• [Exercise aim] Which of the lines in the data below contain the string "سواد"? Copy each of them.

-- Information supplied follows --

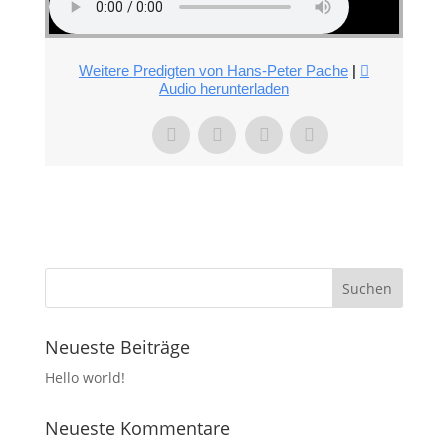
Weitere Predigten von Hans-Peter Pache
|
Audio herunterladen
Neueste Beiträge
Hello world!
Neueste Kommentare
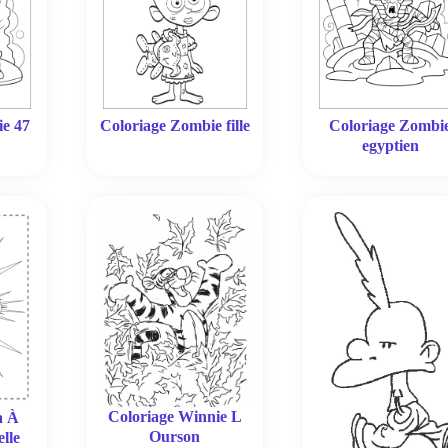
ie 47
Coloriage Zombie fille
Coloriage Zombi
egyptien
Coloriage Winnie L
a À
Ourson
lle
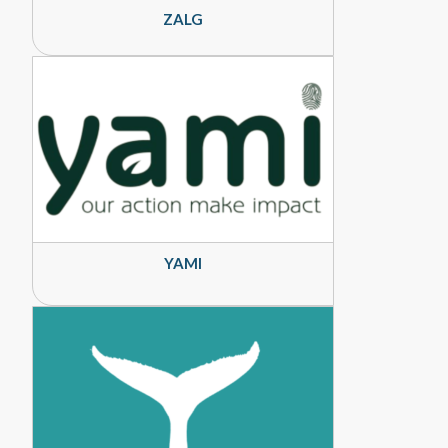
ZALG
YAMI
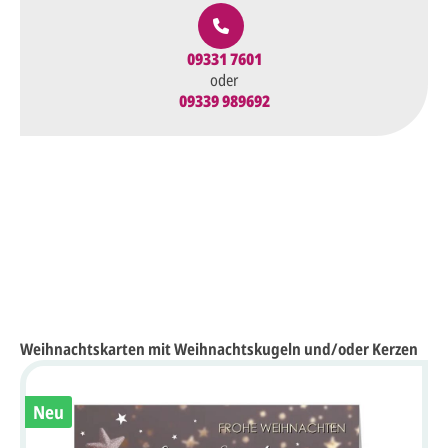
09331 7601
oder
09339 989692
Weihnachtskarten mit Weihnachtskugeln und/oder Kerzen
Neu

-- Information supplied concluded --
-- Information supplied follows --

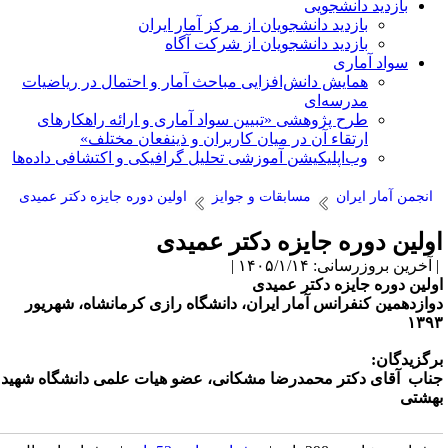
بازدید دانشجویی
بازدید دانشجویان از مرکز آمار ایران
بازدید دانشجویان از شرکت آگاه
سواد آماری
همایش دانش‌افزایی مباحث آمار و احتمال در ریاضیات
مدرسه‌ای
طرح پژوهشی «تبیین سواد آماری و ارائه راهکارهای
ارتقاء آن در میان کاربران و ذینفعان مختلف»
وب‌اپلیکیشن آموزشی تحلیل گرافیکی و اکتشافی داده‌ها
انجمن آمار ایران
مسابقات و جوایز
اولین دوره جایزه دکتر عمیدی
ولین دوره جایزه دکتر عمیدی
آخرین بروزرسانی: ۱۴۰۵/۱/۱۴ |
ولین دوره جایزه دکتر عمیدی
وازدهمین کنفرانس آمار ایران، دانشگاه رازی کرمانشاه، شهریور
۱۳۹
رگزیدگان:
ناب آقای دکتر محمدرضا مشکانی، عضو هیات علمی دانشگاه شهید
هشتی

-- Information supplied concluded --

• [Response area]
سواد آماری
طرح پژوهشی «تبیین سواد آماری و ارائه راهکارهای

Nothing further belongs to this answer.